Among the holdings in our portfolio, Xero and WiseTech find themselves at the epicenter of this discussion. The results from February bolster our confidence in both entities.
Uncertainty Fuels Market Volatility
Navigating concerns surrounding AI—especially those that have yet to impact current earnings—remains a formidable challenge. Historically, the February reporting season has leaned more towards surpassing expectations rather than falling short.
The ramifications of AI tend to emerge beyond the current forecasting horizon, influencing the terminal phase of valuation assessments. This renders it difficult to diminish risks that elude quantification or recognition.

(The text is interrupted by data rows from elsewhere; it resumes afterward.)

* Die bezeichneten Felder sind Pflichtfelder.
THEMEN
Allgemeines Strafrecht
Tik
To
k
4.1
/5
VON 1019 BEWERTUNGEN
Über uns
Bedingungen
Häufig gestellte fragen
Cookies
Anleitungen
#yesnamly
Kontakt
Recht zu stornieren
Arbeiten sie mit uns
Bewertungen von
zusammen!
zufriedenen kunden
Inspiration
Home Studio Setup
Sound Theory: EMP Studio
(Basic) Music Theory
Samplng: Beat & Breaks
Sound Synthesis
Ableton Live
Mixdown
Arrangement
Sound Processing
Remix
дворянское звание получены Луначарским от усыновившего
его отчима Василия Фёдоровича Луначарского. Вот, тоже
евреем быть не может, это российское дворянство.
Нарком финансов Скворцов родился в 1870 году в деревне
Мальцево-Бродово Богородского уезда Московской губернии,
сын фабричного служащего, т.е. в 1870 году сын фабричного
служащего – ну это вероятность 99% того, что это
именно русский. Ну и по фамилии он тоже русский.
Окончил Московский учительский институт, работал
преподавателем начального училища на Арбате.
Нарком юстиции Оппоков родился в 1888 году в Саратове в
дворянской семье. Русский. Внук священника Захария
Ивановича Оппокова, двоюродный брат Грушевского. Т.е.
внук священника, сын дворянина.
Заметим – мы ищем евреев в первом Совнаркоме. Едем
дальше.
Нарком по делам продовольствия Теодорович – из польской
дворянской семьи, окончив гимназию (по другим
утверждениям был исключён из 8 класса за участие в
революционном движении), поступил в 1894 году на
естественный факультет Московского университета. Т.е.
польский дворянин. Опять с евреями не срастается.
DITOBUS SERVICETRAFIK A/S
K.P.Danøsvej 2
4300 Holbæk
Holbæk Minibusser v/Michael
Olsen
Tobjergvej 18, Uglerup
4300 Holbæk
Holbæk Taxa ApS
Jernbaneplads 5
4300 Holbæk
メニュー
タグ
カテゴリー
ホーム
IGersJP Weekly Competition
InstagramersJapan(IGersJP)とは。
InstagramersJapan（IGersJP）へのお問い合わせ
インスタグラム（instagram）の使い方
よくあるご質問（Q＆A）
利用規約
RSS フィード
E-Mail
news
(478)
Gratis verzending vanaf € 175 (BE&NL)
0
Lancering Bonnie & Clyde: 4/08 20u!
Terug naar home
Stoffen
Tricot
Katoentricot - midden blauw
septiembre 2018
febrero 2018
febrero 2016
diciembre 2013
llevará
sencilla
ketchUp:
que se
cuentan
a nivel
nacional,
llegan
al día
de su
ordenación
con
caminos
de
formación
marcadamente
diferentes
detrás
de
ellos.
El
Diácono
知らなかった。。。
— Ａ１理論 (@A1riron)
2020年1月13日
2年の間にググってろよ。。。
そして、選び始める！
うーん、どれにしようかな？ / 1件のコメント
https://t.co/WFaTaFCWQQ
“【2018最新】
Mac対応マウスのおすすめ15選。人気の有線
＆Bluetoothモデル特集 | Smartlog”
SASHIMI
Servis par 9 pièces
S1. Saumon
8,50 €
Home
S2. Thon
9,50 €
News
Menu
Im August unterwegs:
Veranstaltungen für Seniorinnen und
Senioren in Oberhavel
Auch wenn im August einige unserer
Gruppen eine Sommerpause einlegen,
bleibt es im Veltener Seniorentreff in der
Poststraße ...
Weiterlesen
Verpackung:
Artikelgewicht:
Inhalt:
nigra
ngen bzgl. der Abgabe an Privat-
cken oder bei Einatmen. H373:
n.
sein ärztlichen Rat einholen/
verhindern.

Markets typically exhibit a distaste for uncertainty; thus, existing volatility compels them to adopt a pessimistic stance until substantial evidence emerges to alter their perceptions.
Notably, February recorded an unprecedented number of movements, surpassing 10% on result days within the ASX200—many originating from the software sector.
For perspective, consider the week commencing February 10. This singular week experienced a sector-wide decline exceeding 10% across Insurance, Wealth Management, and Logistics over consecutive days—not merely affecting isolated stocks, but entire sectors, encompassing the majority of their constituents.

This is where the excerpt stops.